Title: Lungs Full of Noise
Author: Tessa Mellas
Publisher: University of Iowa Press
Expected Release: October 1, 2013
Source: publisher (NetGalley)

Synopsis (from Goodreads):

This prize-winning debut of twelve stories explores a femininity that is magical, raw, and grotesque. Aghast at the failings of their bodies, this cast of misfit women and girls sets out to remedy the misdirection of their lives in bold and reckless ways.
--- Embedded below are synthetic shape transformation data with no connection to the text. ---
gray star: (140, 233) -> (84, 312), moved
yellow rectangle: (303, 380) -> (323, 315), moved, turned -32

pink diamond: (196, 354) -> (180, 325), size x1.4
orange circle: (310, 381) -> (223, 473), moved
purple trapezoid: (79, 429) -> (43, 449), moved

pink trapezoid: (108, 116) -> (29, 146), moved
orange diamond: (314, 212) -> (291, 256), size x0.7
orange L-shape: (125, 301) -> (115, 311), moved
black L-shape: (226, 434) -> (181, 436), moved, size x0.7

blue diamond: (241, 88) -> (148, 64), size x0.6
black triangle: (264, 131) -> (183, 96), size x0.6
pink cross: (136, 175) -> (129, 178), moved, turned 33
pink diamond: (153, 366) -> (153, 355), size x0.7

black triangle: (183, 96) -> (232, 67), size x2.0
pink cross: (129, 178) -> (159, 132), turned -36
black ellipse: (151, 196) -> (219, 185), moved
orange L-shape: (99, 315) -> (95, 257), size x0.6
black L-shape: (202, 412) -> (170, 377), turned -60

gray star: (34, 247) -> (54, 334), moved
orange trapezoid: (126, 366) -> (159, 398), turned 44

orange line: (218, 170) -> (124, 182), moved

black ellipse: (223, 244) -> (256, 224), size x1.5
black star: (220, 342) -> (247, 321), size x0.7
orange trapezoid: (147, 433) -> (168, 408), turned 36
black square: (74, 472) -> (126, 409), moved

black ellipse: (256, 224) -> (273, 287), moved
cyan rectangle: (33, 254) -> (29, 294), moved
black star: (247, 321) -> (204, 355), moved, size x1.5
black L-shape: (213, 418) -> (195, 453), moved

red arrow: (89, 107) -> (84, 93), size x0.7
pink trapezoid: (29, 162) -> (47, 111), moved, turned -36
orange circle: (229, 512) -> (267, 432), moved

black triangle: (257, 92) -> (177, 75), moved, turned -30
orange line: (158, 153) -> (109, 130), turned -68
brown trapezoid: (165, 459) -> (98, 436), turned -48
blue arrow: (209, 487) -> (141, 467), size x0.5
Figure skaters screw skate blades into the bones of their feet to master elusive jumps. A divorcee steals the severed arm of her ex to reclaim the fragments of a dissolved marriage. Following the advice of a fashion magazine, teenaged girls binge on grapes to dye their skin purple and attract prom dates. And a college freshman wages war on her roommate from Jupiter, who has inadvertently seduced all the boys in their dorm with her exotic hermaphroditic anatomy.

But it isn’t just the characters who are in crisis. In Lungs Full of Noise, personal disasters mirror the dissolution of the natural world. Written in lyrical prose with imagination and humor, Tessa Mellas’s collection is an aviary of feathered stories that are rich, emotive, and imbued with the strength to suspend strange new worlds on delicate wings.
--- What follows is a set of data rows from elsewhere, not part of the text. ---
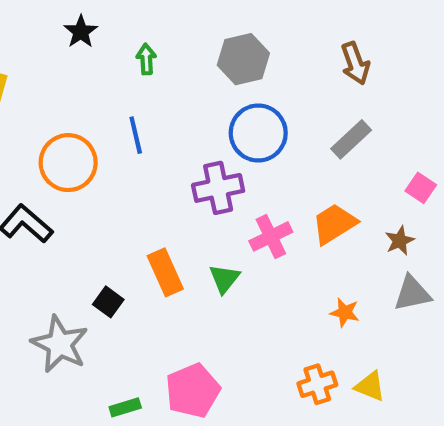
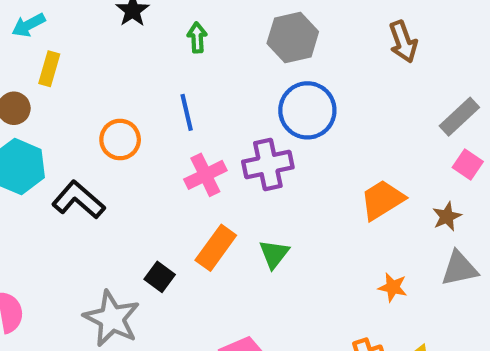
gray rectangle: (351, 139) -> (459, 117), moved
orange circle: (68, 163) -> (120, 140), size x0.7
pink cross: (271, 236) -> (205, 175), moved
orange rectangle: (165, 272) -> (216, 248), turned 60

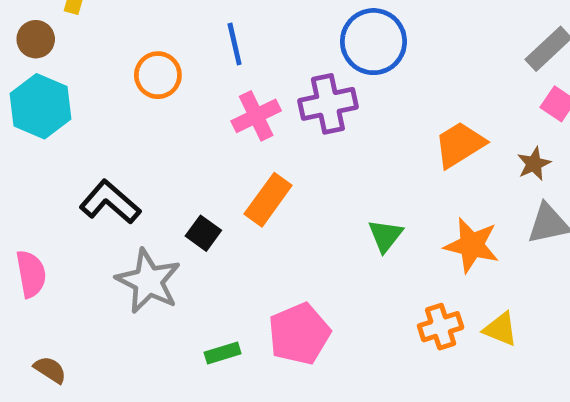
black L-shape: (78, 200) -> (110, 202), moved
green triangle: (274, 254) -> (385, 236), moved
orange star: (393, 287) -> (472, 245), size x1.6

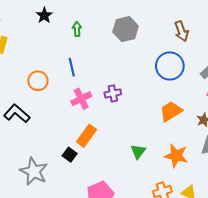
blue circle: (373, 42) -> (170, 66), moved
purple cross: (328, 104) -> (113, 93), size x0.7
black L-shape: (110, 202) -> (17, 113), moved
black square: (203, 233) -> (70, 155), moved

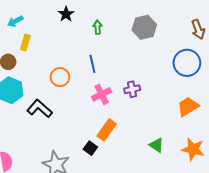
green triangle: (138, 151) -> (156, 145), turned -35

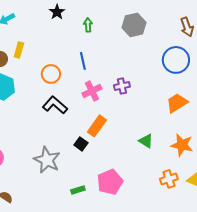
yellow rectangle: (25, 43) -> (19, 50), moved
black L-shape: (40, 109) -> (55, 105), moved

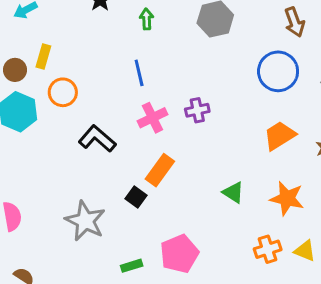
orange circle: (51, 74) -> (63, 92), moved

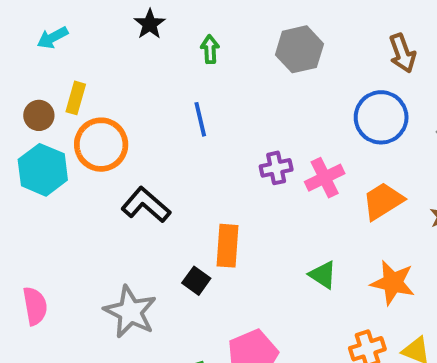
orange circle: (63, 92) -> (101, 145), size x1.4
pink cross: (152, 118) -> (325, 178), moved
orange rectangle: (160, 170) -> (227, 246), turned -32

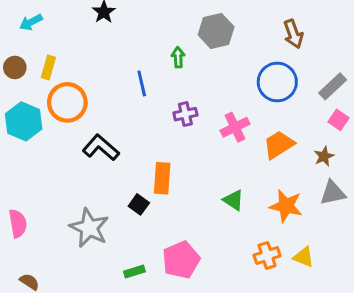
green arrow: (210, 49) -> (178, 57), moved
brown circle: (39, 115) -> (15, 67), moved
purple cross: (276, 168) -> (185, 114), moved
Lungs Full of Noise begins with “Mariposa Girls,” a short story about figure skaters who go to lengths more and more bizarre in order to be the absolute best. I was instantly reminded of the quirky, outlandish fables in Aimee Bender’s The Color Master, so my first reaction was one of pure glee. That feeling never waned.

Although I was reminded of the thrill I get from reading Aimee Bender, Tessa Mellas has a unique and distinct voice that is her own. The twelve stories in this collection are diverse, incredibly creative and most peculiar, sometimes even Kafkaesque. “opal one, opal two” was unlike anything I’ve ever read. “Bibi from Jupiter” was probably my favorite, about a college student whose roommate is an alien. From Jupiter. The planet, not Florida. “You’d think she at least would have tried to fit in. I think she liked being different” may have been prompted by a green alien, but it reminds readers of attitudes that are all too familiar.

Tessa Mellas won the 2013 Iowa Short Fiction Award with Lungs Full of Noise; she’s certainly one to keep an eye on. I was completely enthralled by these stories, and can’t wait to read more from her!

I received a copy of this book from the publisher via NetGalley in exchange for an honest review. I did not receive any other compensation for this review.